Oyster Plant, Moses in the Cradle, Boat Lily (Tradescantia spathacea)

This native from Central America is an easy beginner’s house plant that is also grown as an outdoor ground cover. Its upright sword-shaped leaves grow in rosette-shaped clumps, often striped. Two and three-toned varieties offer spots of color (pink, purple, white) and interesting texture. Tiny flowers hide deep within in the “boat shaped” leaves.

oyster plant fall houseplant trend

Oyster plants of the purple leave variety are ridiculously easy to propagate. Just break off a stem offshoot and plant it!

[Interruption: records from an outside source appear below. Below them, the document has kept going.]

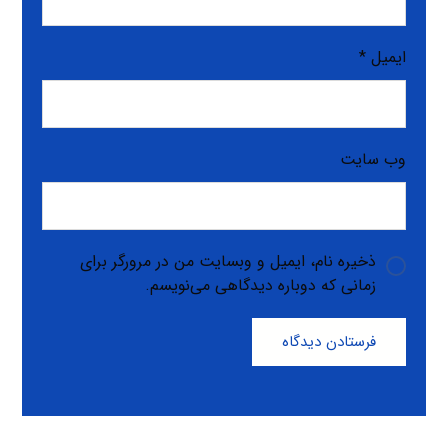
ایمیل
*
وب‌ سایت
ذخیره نام، ایمیل و وبسایت من در مرورگر برای
زمانی که دوباره دیدگاهی می‌نویسم.
فرستادن دیدگاه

Prayer Plant, Rabbit Tracks (Maranta leuconeura)

This familiar house plant is a bit more finicky than the others on this list. But the beautiful veining on its large oval leaves make the prayer plant worth the trouble. And, at night, pairs of leaves close, as if in prayer.

A native of Central and South America, it prefers bright indirect sun and high humidity. Unlike most other houseplants, the prayer plant prefers to be evenly moist. Browning leaf tips mean too much light.

Silver Squill, Wood Hyacinth (Ledebouria socialis ‘Silver Leopard’)

This member of the Lily family is a native of South Africa. Its mass of strappy foliage is punctuated by grey and green leopard spots with red undersides.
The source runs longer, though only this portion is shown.